You seem OK to me dude(tte). Go love people.

Pat
04-10-2017, 06:19 PM
I feel pretty and flightly as Kairi but I feel determined and tough as Paul.

I know many people experience their gender identities as two separate beings each with unique attributes. At one time I thought that might be true for me, but after some introspection I realized that the Jennie personality was really just what happened when I released the restrictions I had put on Patrick. I was able to consolidate into a single personality -- Pat. It might not be the same for you, but it might be interesting to figure out why Paul can't be pretty and flighty and Kairi can't be determined and tough. Just a thought. ;)

Janine cd
04-10-2017, 08:46 PM
I've had the same feelings many times before. There is that depressing moment when removing anything that resembles Janine is an agony. The only thing that saves the day is the knowledge that another beautiful day is coming.

CD Rachel
04-10-2017, 10:08 PM
Well, I am new here but must say, Yep, I know those feelings! Cant wait for next weekend and it is not that I dislike my job. I just want to be Rachel again.

kimdl93
04-11-2017, 06:15 AM
As they say, "live in the moment". Yes, I feel a twinge of regret when I have to resume my male presentation. One can trigger depression with a procession of such negative thoughts. I know...I have.

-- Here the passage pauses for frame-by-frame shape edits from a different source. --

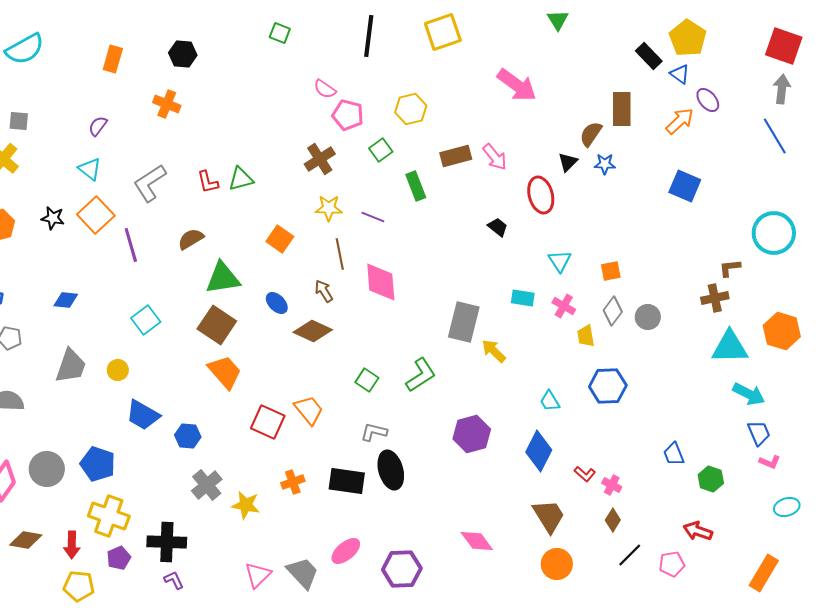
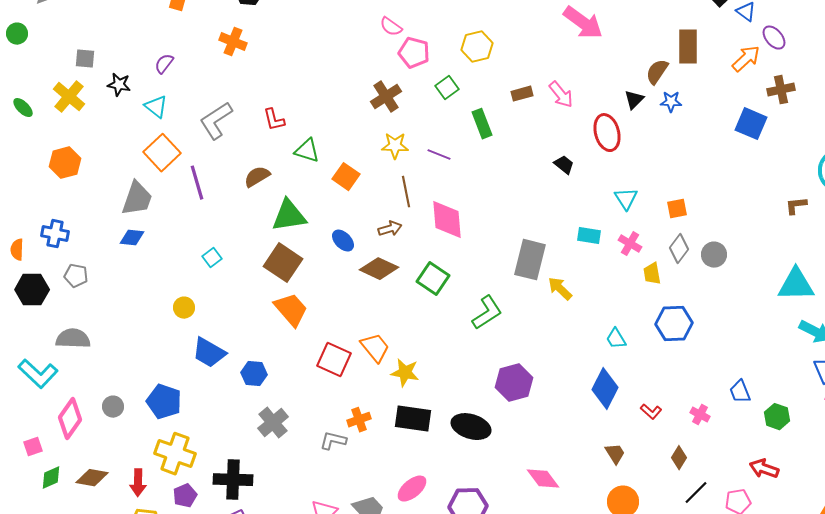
brown rectangle: (456, 156) -> (522, 94), size x0.7
green triangle: (241, 179) -> (307, 151), moved, turned 32
black star: (53, 218) -> (119, 85), moved
brown arrow: (324, 291) -> (390, 229), turned 105
brown cross: (715, 298) -> (781, 90), moved
cyan square: (146, 320) -> (212, 258), size x0.7
gray trapezoid: (71, 366) -> (137, 199), moved
green square: (367, 380) -> (433, 279), moved, size x1.4
gray L-shape: (374, 432) -> (333, 441), moved
purple hexagon: (472, 434) -> (514, 383), moved
gray circle: (47, 469) -> (113, 407), size x0.6
black ellipse: (391, 470) -> (471, 427), moved, turned -57
pink cross: (612, 485) -> (700, 415), moved
yellow star: (246, 505) -> (405, 373), moved
brown trapezoid: (549, 516) -> (615, 454), size x0.6

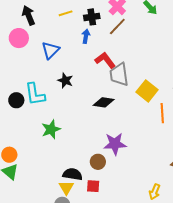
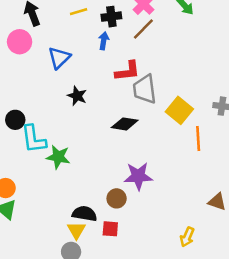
red L-shape: (105, 60) -> (128, 71), turned 120
cyan L-shape: (35, 94) -> (34, 139), moved
green star: (51, 129) -> (58, 157), turned 30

But remember, you can manage your feelings by managing your internal narrative. Instead of writing a narrative of regret, consider reframing the thoughts in towards the positive: I really enjoyed the time I spend presenting as a woman, and I will be able to do this again soon.

The reality doesn't change, but your mind will be more at ease.

SometimesKairi
04-11-2017, 07:05 AM
At one time I thought that might be true for me, but after some introspection I realized that the Jennie personality was really just what happened when I released the restrictions I had put on Patrick. I was able to consolidate into a single personality -- Pat.


That's a very interesting thought right there.
That the happiest me may be an amalgamation of Kairi and Paul.
It's something I shall consider :)

Becky Blue
04-12-2017, 02:02 AM
Know that feeling oh so well Kairi, sometimes the down after is lower than the high during. It is something that I know I will never get used to.